Pazar yerindeki son mısırlar ve yeniden pahalanan palamutlar.
Zeytinler siyaha dönüşmek üzere. Çoğu insanın yeşil zeytini ayrı siyah zeytini ayrı tür sandığını biliyor muydunuz? 😃 Tezgâhlarda artık bol miktarda yeşil zeytin ve Trabzon hurması var.
Ee, o zaman kırma zeytin yapmadan durulur mu? En sevdiğim lezzetlerden. Acısı çıkar çıkmaz üzerine biraz zeytinyağı ve limon ilavesiyle hemen yemeye başlıyoruz. Diğeri de kış çöreği. İç Anadolu'da çok yaygındır. Tahinli ekmek, yağlı ekmek, vb. adları da var. Kahvaltıda şahane oluyor. Üstelik yapılışı çok kolay.
Sarman ne kadar şaşırdı öyle, kıyamam ki:)) Köpeğini gezdiren üç ayrı kişinin patili oğulları sayesinde zoraki mola vermek zorunda kalışı ve birbirleriyle tanışıp arkadaş olmaları çok sıradan artık:)
Eskimiş kamp sandalyesine uzanıp keyif çatan minnoş deniz havası alıyor bir taraftan. Diğeri de prenses misali belirdi orada. Kuyruğunun duruşuna, pozlara bak:)
Pandemide dışarıdan yiyecek korkusunu dondurma ile yendim şükür. Bir nevi ilaç görevi üstlendiler. Onlar benim kahramanım:) Ama yine de dışarıdan eskisi kadar yemiyorum. Eskisinin yarısı kadar bile değil.
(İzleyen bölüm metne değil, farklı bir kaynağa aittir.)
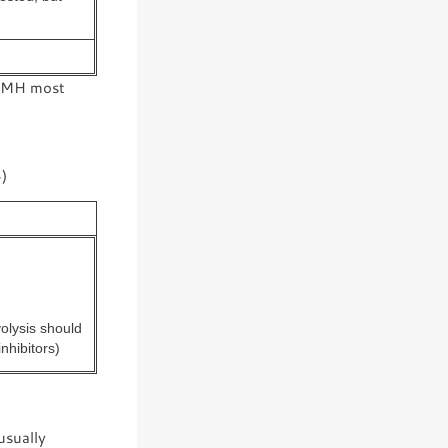
of MH most
)
olysis should
nhibitors)
usually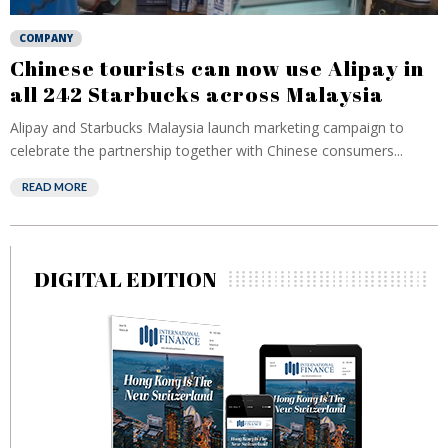
COMPANY
Chinese tourists can now use Alipay in
all 242 Starbucks across Malaysia
Alipay and Starbucks Malaysia launch marketing campaign to
celebrate the partnership together with Chinese consumers...
READ MORE
DIGITAL EDITION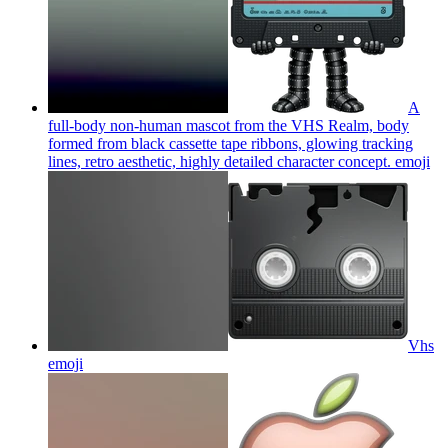
A
full-body non-human mascot from the VHS Realm, body
formed from black cassette tape ribbons, glowing tracking
lines, retro aesthetic, highly detailed character concept.
emoji
Vhs
emoji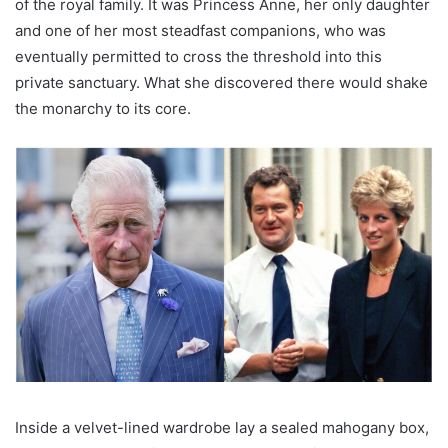
of the royal family. It was Princess Anne, her only daughter
and one of her most steadfast companions, who was
eventually permitted to cross the threshold into this
private sanctuary. What she discovered there would shake
the monarchy to its core.
Inside a velvet-lined wardrobe lay a sealed mahogany box,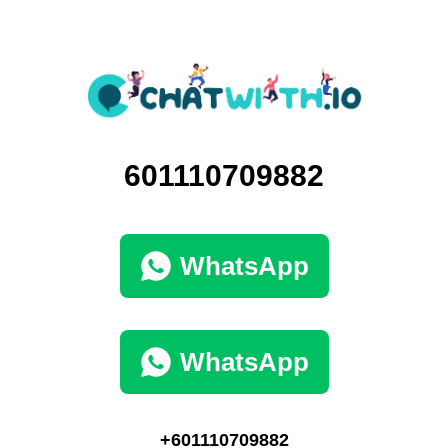
601110709882
WhatsApp
WhatsApp
+601110709882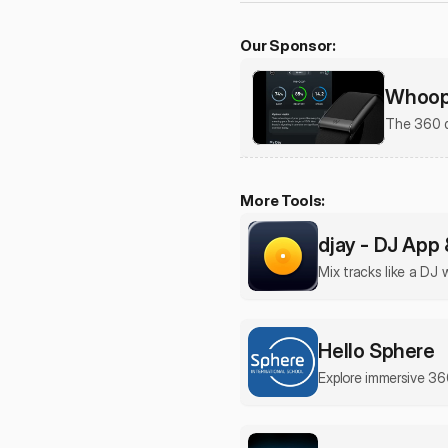
Our Sponsor:
Whoop 
The 360 d
More Tools:
djay - DJ App 
Mix tracks like a DJ 
Hello Sphere
Explore immersive 36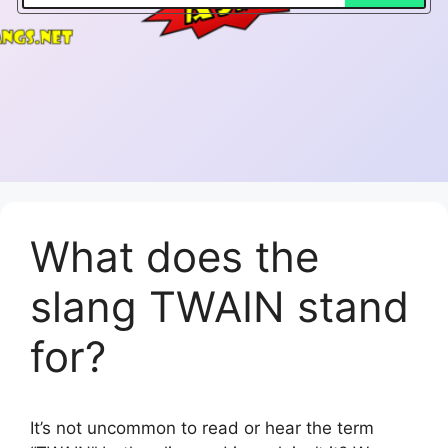
What does the
slang TWAIN stand
for?
It’s not uncommon to read or hear the term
Bulutlar akşama doğru böyle bir tablo çıkardı ortaya. Hayranlıkla izledim.
Aklıma;
''Yok öyle umutları yitirip karanlıkta savrulmak.
Unutma; aynı gökyüzü altında, bir direniştir yaşamak,'' sözü geldi.
Yaşamak her şeye rağmen çok güzel gerçekten.